Before I was diagnosed I was a runner. When I was 18 I had pounded out miles on the track and on mapped out road routes in order to get into the condition I needed to race for years. I was able to sprint out the eleven or thirteen steps, whichever felt right, to take me to the high jump pit and sail over the bar. I wasn’t amazing, but I had determination to demand it from myself. I ran in high school, and I hated it. I loathed it. I had clever names for the malevolent task-masters whom I called Coaches that I went to voluntarily every day after school and asked for work out schedules and whose hands I shook afterwards.

I ran before, during and after my pregnancy (when I wasn’t throwing up), cussing myself out the whole time. I ran in Navy boot camp, filling myself with the urge and the desire to do well. I hated every moment, but loved the feeling of feet on pavement even as my shins cried out in pain. I filled myself with the desire to go one step further, two, one mile, two, as I shoved tears out of me to replace the pain that filled my body (and I usually peed my pants a little at some point, but that is another story).

Eventually the shin pain became a lot worse. It was massive, and no amount of ice or ibuprofin was going to alleviate it. A bone scan later and some Tolkein-esque blathering you don’t care about and I am told I can never run again. Sure, the Navy loved that. I couldn’t get a chit to back it up w/o getting kicked out earlier than I already did, so I had to go back every 45 days or so to get a new one, and I had to be very sure it was a nice sailor-doctor who signed it, because the Fitness Enhancement people were not going to take anything signed by anyone who was a civilian or any other branch of the military regardless of what degrees they had on the wall.

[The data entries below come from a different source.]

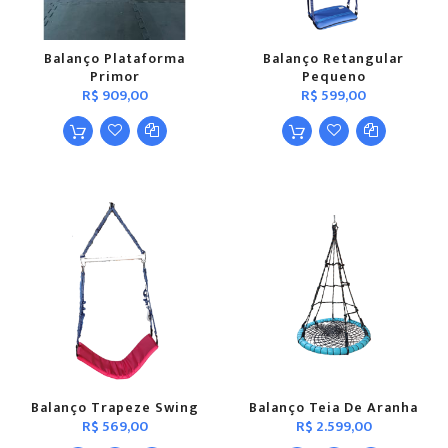
Balanço Plataforma
Balanço Retangular
Primor
Pequeno
R$ 909,00
R$ 599,00
Balanço Trapeze Swing
Balanço Teia De Aranha
R$ 569,00
R$ 2.599,00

So, running was right out, and they weren’t making it easy for me to, well, take care of me.

I became a swimmer, and I was fantastic at it. I probably knew this deep down, having been a natural swimmer since before I could walk. Had anyone told me that I could swim as an option to running in the Navy sooner I would have. I swam thousands of meters a day, until I was exhausted (trying not to notice that my body was telling me this was sooner and sooner each day). I would do kick turns through migraines that were getting more and more fierce despite the amount of over-the-counter meds I was pounding. Go figure. My Fitness Test scores went from Good/Low to Excellent/High.

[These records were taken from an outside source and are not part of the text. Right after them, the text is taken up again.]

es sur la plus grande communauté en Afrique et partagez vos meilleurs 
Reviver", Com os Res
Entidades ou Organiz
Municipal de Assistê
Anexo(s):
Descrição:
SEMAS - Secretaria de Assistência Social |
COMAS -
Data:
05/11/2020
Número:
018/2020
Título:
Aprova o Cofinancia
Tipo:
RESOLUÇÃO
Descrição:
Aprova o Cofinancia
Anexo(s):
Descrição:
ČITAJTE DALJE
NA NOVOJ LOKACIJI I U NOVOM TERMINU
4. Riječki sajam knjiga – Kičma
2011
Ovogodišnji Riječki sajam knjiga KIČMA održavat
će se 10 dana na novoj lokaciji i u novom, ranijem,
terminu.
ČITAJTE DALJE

Until my abdominal muscles gave out.

I finally pulled something doing sit-ups. I went from doing in the high 60’s to barely being able to do the 35 that was required to pass for my age group pretty much overnight. I would get to 15 and the pain would make me yell out it was so sharp. I could almost clock it, too. Of course sit-ups were always first, and this made push-ups impossible. I couldn’t even do the simple 15 I needed to pass. My doctor felt around, and determined that core exercises were out for fitness tests. I was to do them only at my own pace or with a doctor in physical therapy.

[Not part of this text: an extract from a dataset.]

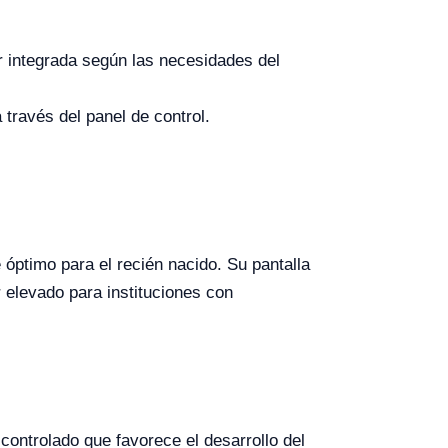
er integrada según las necesidades del
 través del panel de control.
ptimo para el recién nacido. Su pantalla
r elevado para instituciones con
controlado que favorece el desarrollo del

Finally the headaches were bad enough that it was too much and my swimming was scaled back. My exercise was restricted so much that I was barely allowed to do 30 minutes a day. I was still not receiving any pain medication other than anti-depressants, which were not working for me. I started seeing a chiropractor, and doing yoga, which I was told was not a “real” workout, but would count for my weekly number of workouts anyway. Even then I couldn’t do a full class because I was in too much pain.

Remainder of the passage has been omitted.